This tool is for thresholding infrequent words and lexical entry templates, and for expanding lexical entry templates by lexical rules.
lexrefine [options] rule_module orig_lexicon orig_template new_lexicon new_template | |
rule_module | lilfes program in which lexical rules are implemented |
orig_lexicon | input lexicon |
orig_template | input template database |
new_lexicon | refined lexicon |
new_template | refined template |
Options | |
-wf threshold | threshold of word frequency (default: 1) |
-tf threshold | threshold of the frequency of lexical entry templates (default: 0) |
-uwf threshold | threshold of the frequency of words to be regarded as unknown word (default: 1) |
-utf threshold | threshold of the frequency of lexical entry templates to be adopted for unknown words (default: 0) |
-v | print debug messages |
-vv | print many debug messages |
-vvv | print many many debug messages |
"lexrefine" refines a lexicon and a template database with the following operations.
First, remove lexical entry templates whose occurrence count is less than the threshold (the value specified by "-tf" option).
Next, apply lexical rules to remaining templates, and make lexical entry templtaes for inflected words. Write lexical rules with the following interfaces defined in "mayz/lexrefine.lil".
expand_lexical_template(+$InTemplateName, +$InTemplate, +$Freq, -$LexRules, -$NewTemplate) | |
$InTemplateName | name of an input template |
$InTemplate | input lexical entry template |
$Freq | occurrence count of the template |
$LexRules | history of applied lexical rules |
$NewTemplate | derived lexical entry template |
Apply lexical rules to a lexical entry template of a lexeme, and make a new lexical entry template. |
To use derived lexical entry templates, implement the following interface.

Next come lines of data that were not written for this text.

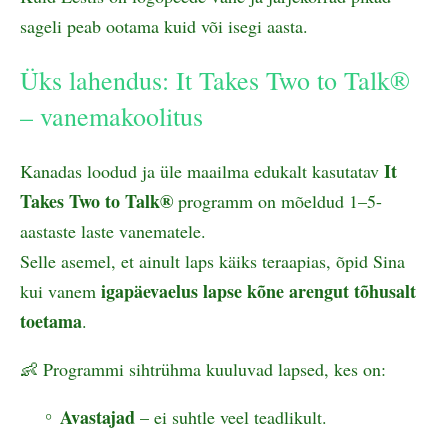
sageli peab ootama kuid või isegi aasta.
Üks lahendus: It Takes Two to Talk®
– vanemakoolitus
It
Kanadas loodud ja üle maailma edukalt kasutatav
Takes Two to Talk®
programm on mõeldud 1–5-
aastaste laste vanematele.
Selle asemel, et ainult laps käiks teraapias, õpid Sina
igapäevaelus lapse kõne arengut tõhusalt
kui vanem
toetama
.
👶 Programmi sihtrühma kuuluvad lapsed, kes on:
Avastajad
– ei suhtle veel teadlikult.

expand_lexicon(+$InKey, +$TemplateName, -$NewKey) | |
$InKey | a key of an input word |
$TemplateName | name of a template ('lex_template' type) |
$NewKey | a new key |
From a key of a lexicon, $InKey, make a new key, $NewKey, to which the derived template should be assigned. For example, when a template for passive is made from that for a base verb, we make a new key "loved/VBN" from "love/VB". |
Next, for each entry in a lexicon, if the occurrence count of a word (to be more precise, the key given by the third argument of "reduce_lexical_template/5") is less than the threshold (the value specified by "-wf" option), the entry is removed from the lexicon. The other entries remain in the lexicon, while the templates deleted in the first step are automatically removed from the entries.
In addition, a word is regarde as "unknown word" if its occurrence count is less than the value of the "-uwf" option. That is, templates assigned to the word are added to the template list for an unknown word. The key of an unknown word is specified with "unknown_word_key/2" defined in "mayz/lexrefine.lil".
unknown_word_key(+$InKey, -$OutKey) | |
$InKey | key of an input word |
$OutKey | key of an unknown word |
Make a key for an unknown word. |